Tuesday, 28 March 2017

Disability Groups Call For Royal Commission Into Violence Against People With Disability

  • The 4 Corners episode Fighting the System is available on ABC iView until 26 April 2017

Disabled People's Organisations Australia, 27 March 2017

Tonight’s ABC Four Corners report, Fighting the System exposed more evidence of the appalling levels of violence and abuse against people with disability in Australia. This is only the tip of the iceberg. In light of the graphic and disturbing cases revealed this evening, Disabled People’s Organisations Australia (DPO Australia), calls on the Federal Government to reconsider its recent refusal to conduct a Royal Commission into violence and abuse of people with disability.

“Tonight, more evidence has come to light that supports the case for a Royal Commission. It is only a Royal Commission that has the weight, the investigative powers, the time and resources to open the doors to the many ‘closed’ institutions and residential environments, and expose Australia’s shameful secret,” said Therese Sands, Director, DPO Australia.

“People with disability are routinely denied access to justice, both at a civil and criminal level because of law, policy and practice barriers. A Royal Commission would give space and recognition to people with disability to tell their story, to be believed, and would enable some measure of accountability and justice,” said Ms Sands.

The 2015 Senate Committee Inquiry into violence and abuse against people with disability in institutional and residential settings found that violence and abuse was prolific and hidden.
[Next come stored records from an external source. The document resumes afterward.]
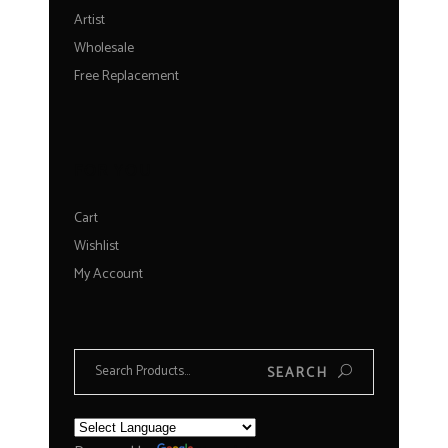
Artist
Wholesale
Free Replacement
FOR YOU
Cart
Wishlist
My Account
Search
SEARCH
for: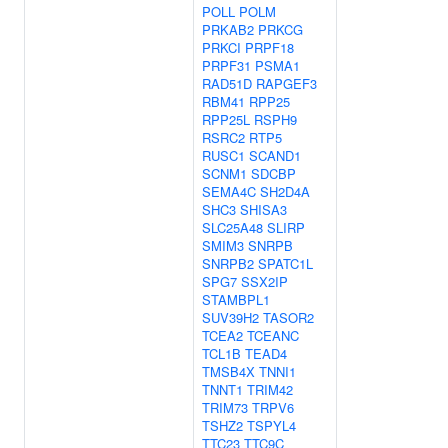
POLL
POLM
PRKAB2
PRKCG
PRKCI
PRPF18
PRPF31
PSMA1
RAD51D
RAPGEF3
RBM41
RPP25
RPP25L
RSPH9
RSRC2
RTP5
RUSC1
SCAND1
SCNM1
SDCBP
SEMA4C
SH2D4A
SHC3
SHISA3
SLC25A48
SLIRP
SMIM3
SNRPB
SNRPB2
SPATC1L
SPG7
SSX2IP
STAMBPL1
SUV39H2
TASOR2
TCEA2
TCEANC
TCL1B
TEAD4
TMSB4X
TNNI1
TNNT1
TRIM42
TRIM73
TRPV6
TSHZ2
TSPYL4
TTC23
TTC9C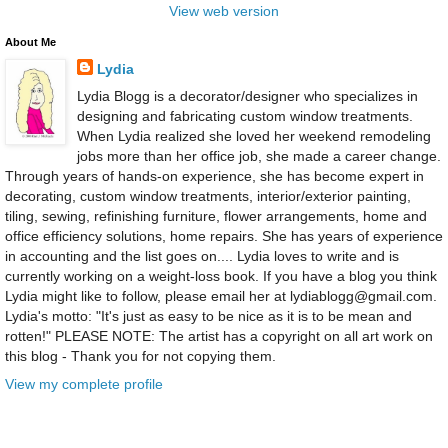
View web version
About Me
Lydia
Lydia Blogg is a decorator/designer who specializes in
designing and fabricating custom window treatments.
When Lydia realized she loved her weekend remodeling
jobs more than her office job, she made a career change.
Through years of hands-on experience, she has become expert in
decorating, custom window treatments, interior/exterior painting,
tiling, sewing, refinishing furniture, flower arrangements, home and
office efficiency solutions, home repairs. She has years of experience
in accounting and the list goes on.... Lydia loves to write and is
currently working on a weight-loss book. If you have a blog you think
Lydia might like to follow, please email her at lydiablogg@gmail.com.
Lydia's motto: "It's just as easy to be nice as it is to be mean and
rotten!" PLEASE NOTE: The artist has a copyright on all art work on
this blog - Thank you for not copying them.
View my complete profile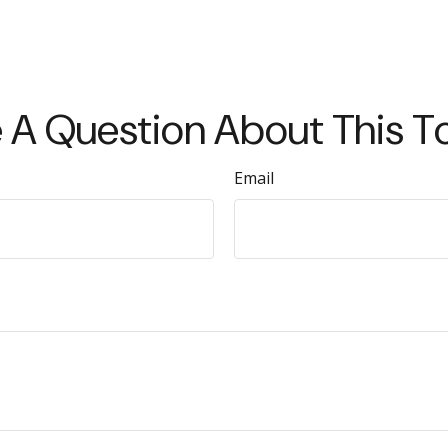
 A Question About This T
Email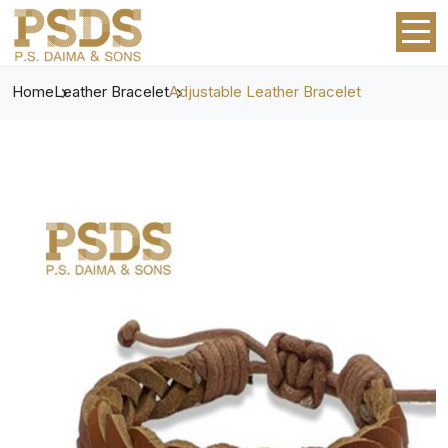
Home
Leather Bracelet
Adjustable Leather Bracelet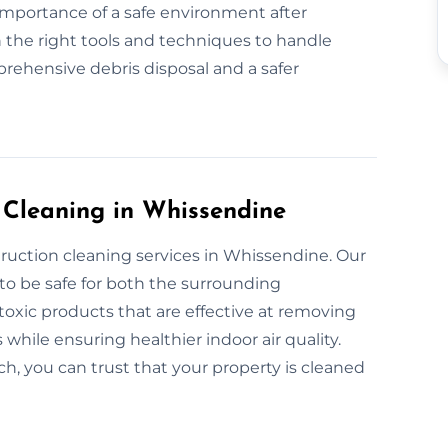
 importance of a safe environment after
 the right tools and techniques to handle
rehensive debris disposal and a safer
n Cleaning in Whissendine
truction cleaning services in Whissendine. Our
to be safe for both the surrounding
xic products that are effective at removing
 while ensuring healthier indoor air quality.
, you can trust that your property is cleaned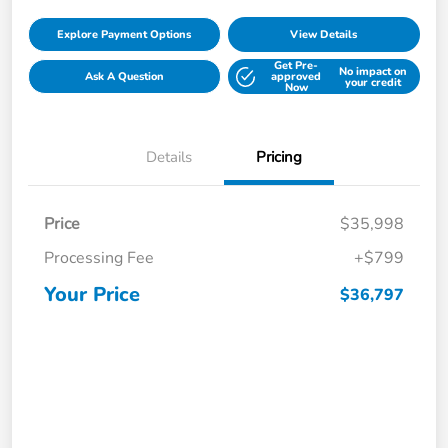
Explore Payment Options
View Details
Get Pre-
No impact on
Ask A Question
approved
your credit
Now
Details
Pricing
Price
$35,998
Processing Fee
+$799
Your Price
$36,797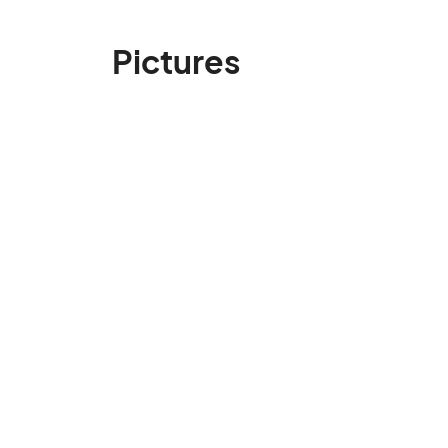
Pictures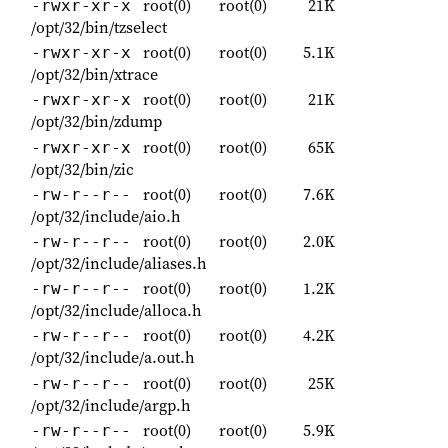
root(0)
root(0)
21K
-rwxr-xr-x
/opt/32/bin/tzselect
root(0)
root(0)
5.1K
-rwxr-xr-x
/opt/32/bin/xtrace
root(0)
root(0)
21K
-rwxr-xr-x
/opt/32/bin/zdump
root(0)
root(0)
65K
-rwxr-xr-x
/opt/32/bin/zic
root(0)
root(0)
7.6K
-rw-r--r--
/opt/32/include/aio.h
root(0)
root(0)
2.0K
-rw-r--r--
/opt/32/include/aliases.h
root(0)
root(0)
1.2K
-rw-r--r--
/opt/32/include/alloca.h
root(0)
root(0)
4.2K
-rw-r--r--
/opt/32/include/a.out.h
root(0)
root(0)
25K
-rw-r--r--
/opt/32/include/argp.h
root(0)
root(0)
5.9K
-rw-r--r--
The central recommendation of the committee was the establishment of a Royal Commission.

The Federal Government ruled out a Royal Commission in its response to the Senate Inquiry earlier this month. The Government noted that it was addressing violence and abuse against people with disability by establishing the Quality and Safeguarding Framework for the National Disability Insurance Scheme (NDIS).

Dr Jessica Cadwallader, Violence Prevention Manager at People with Disability Australia (PWDA), member of DPO Australia said, “While the Quality and Safeguarding Framework is welcome and very important, it will not protect all people with disability, only those who are NDIS eligible. It appears to be largely based on systems and responses that the Senate Inquiry found to be inadequate.”

“A Royal Commission has a critical role to play as Australia undertakes national changes to disability supports and services. It would also address the scale of violence and abuse against people with disability, its many forms and the broad range of services and settings where it occurs. It would have the resources to examine the adequacy of systems, processes and accountability mechanisms designed to put an end to the appalling rates of violence and abuse against people with disability,” said Dr Cadwallader.

“We call on the Federal Government to take a leadership role to stop the epidemic of violence and provide a measure of justice for people with disability by urgently establishing a Royal Commission,” said Ms Sands.

Information for media

Key facts:
  • people with disability experience far higher rates of violence than the rest of the community;
  • 90% of women with intellectual disability have been sexually assaulted in their lives, and 60% before the age of 18;
  • children with disability are three times more likely to experience abuse than other children
  • in many cases, people with disability experience violence in places where they are meant to be receiving support;
  • people with disability can’t always rely on the police for protection against violence;
  • people with disability are often treated as ‘unreliable witnesses’, or are not even permitted by law to provide testimony at all.
[Source: DPO Australia submission to the 2015 Senate Inquiry into violence, abuse and neglect against people with disability in institutional and residential settings, including the gender and age related dimensions, and the particular situation of Aboriginal and Torres Strait Islander people with disability, and culturally and linguistically diverse people with disability.]